The sights and sounds of a live radio broadcast will be staged at the Alhambra Theatre this summer in a production that promises to offer a history lesson of 1940s Hopkinsville.
It’s set for June 4, and the sponsors are the Museums of Historic Hopkinsville-Christian County and the Pennyroyal Arts Council. They will share proceeds from the fundraiser.
Veteran broadcaster Hal King will give local news reports from the World War II era, when Camp Campbell was established on the Kentucky-Tennessee line just south of Hopkinsville. Boyd Clark, also a longtime broadcaster who now works for WKDZ, will read national news reports, and a local actor will portray Dink Embry, who was a personality on WHOP for many years and a widely recognized music talent.
Songs of the 1940s — such “This Joint is Jumpin,’ “In the Mood” and “Ain’t Misbehavin’” — will be performed by the Little River Music Society, which Barbara Felts directs.

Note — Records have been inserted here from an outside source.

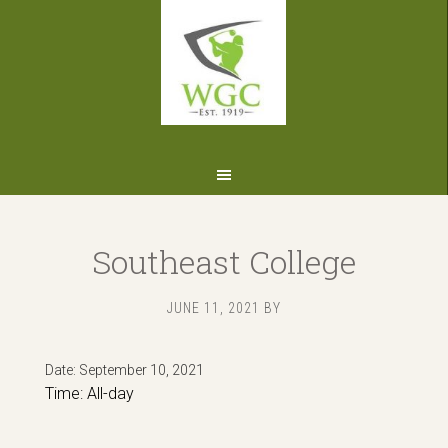
Skip
Skip
Skip
to
to
to
primary
main
footer
navigation
content
Southeast College
JUNE 11, 2021
BY
Date:
September 10, 2021
Time:
All-day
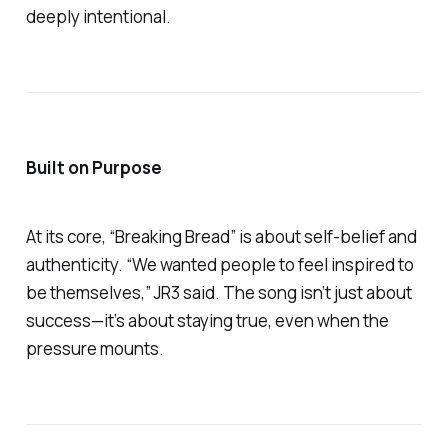
deeply intentional.
Built on Purpose
At its core,
“Breaking Bread”
is about self-belief and
authenticity. “We wanted people to feel inspired to
be themselves,” JR3 said. The song isn’t just about
success—it’s about staying true, even when the
pressure mounts.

Tickets for “An Evening on the Air: An Adventure through the 1940s” are $50. The idea of letting an audience be immersed in a different era with elements unique to Hopkinsville is based on last summer’s successful “Evening at the Hotel Latham.” That event, at the Memorial Building, was set in the 1920s.
Alissa Keller, executive director of the museums, is hoping to get the community’s help with WWII-era artifacts that will complement the Alhambra event. She’s looking for photographs, documents and other items related to Hopkinsville during the war. These items could also help the museum expand its Wall of Honor exhibit that features photographs and biographies of men and women who served in the armed forces.

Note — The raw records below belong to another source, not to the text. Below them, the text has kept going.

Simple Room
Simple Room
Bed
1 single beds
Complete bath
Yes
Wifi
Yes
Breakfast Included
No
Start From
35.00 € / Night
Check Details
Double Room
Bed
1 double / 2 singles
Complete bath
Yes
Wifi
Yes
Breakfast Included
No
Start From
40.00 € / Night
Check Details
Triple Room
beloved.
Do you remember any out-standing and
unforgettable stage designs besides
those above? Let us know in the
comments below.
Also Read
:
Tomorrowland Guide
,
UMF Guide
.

Audience members for the Alhambra radio show are encouraged to dress in 1940s attire. Organizers promise “food, a photo booth, dancing and cavorting.”

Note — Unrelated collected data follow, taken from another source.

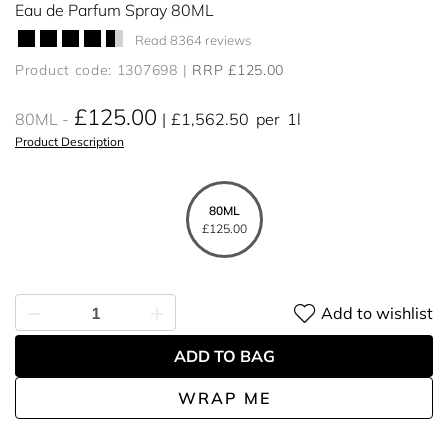
Eau de Parfum Spray 80ML
Read 8364 reviews
Product code: 1307698
RRP £125.00
£125.00
80ML
£1,562.50
per
1l
Product Description
80ML
£125.00
Add to wishlist
ADD TO BAG
WRAP ME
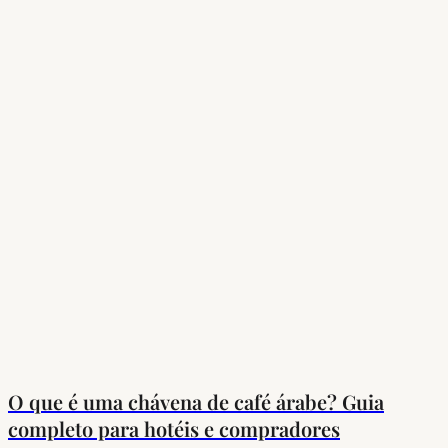
O que é uma chávena de café árabe? Guia
completo para hotéis e compradores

Tickets are available at the arts council or the Pennyroyal Area Museum.
I’m betting many people who buy tickets will be old fans of Dink Embry, who was with WHOP for some 50 years. He was a WWII veteran and had worked as a musician and radio talent in Louisville and Nashville, among other places, before coming to Hopkinsville in the late 1940s. He was the farm director for WHOP for many years and a host on the popular “Early Bird Show” morning program, which required him to arrive at the station each weekday while most of the town still slept.
Embry received numerous state and national broadcasting awards during his career. He died in 1999.
My parents always listened to Embry on the “Early Bird Show,” and at some point, I became familiar with Embry’s song to alert local children when schools were closed because of snow.
It goes like this: “There ain’t no school today. There ain’t no school today. The word is out my friend is this. There ain’t no school today.”
The snow day song came after the 1940s, so it isn’t likely to be part of the June 4 show — unless Keller and her cohort, Margaret Prim, the arts council’s executive director, conjure up some magical time-traveler segment. Hey, stranger things have happened. I am ever hopeful.